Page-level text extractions
<<<<
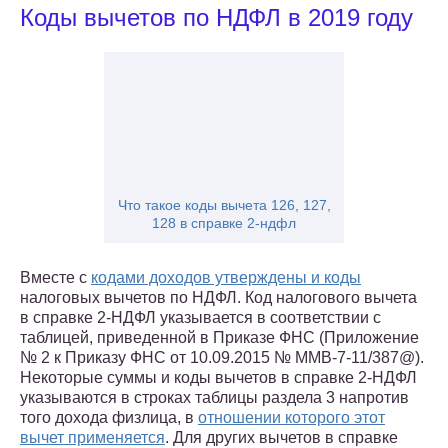
Коды вычетов по НДФЛ в 2019 году
Что такое коды вычета 126, 127,
128 в справке 2-ндфл
Вместе с
кодами доходов утверждены и коды
налоговых вычетов по НДФЛ. Код налогового вычета
в справке 2-НДФЛ указывается в соответствии с
таблицей, приведенной в Приказе ФНС (Приложение
№ 2 к Приказу ФНС от 10.09.2015 № ММВ-7-11/387@).
Некоторые суммы и коды вычетов в справке 2-НДФЛ
указываются в строках таблицы раздела 3 напротив
того дохода физлица, в
отношении которого этот
вычет применяется
. Для других вычетов в справке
>>>>
**PROBLEM**
Say how many lines of the data above include the word "вычетов", and add nothing further.

**EXERCISE RESULT**
4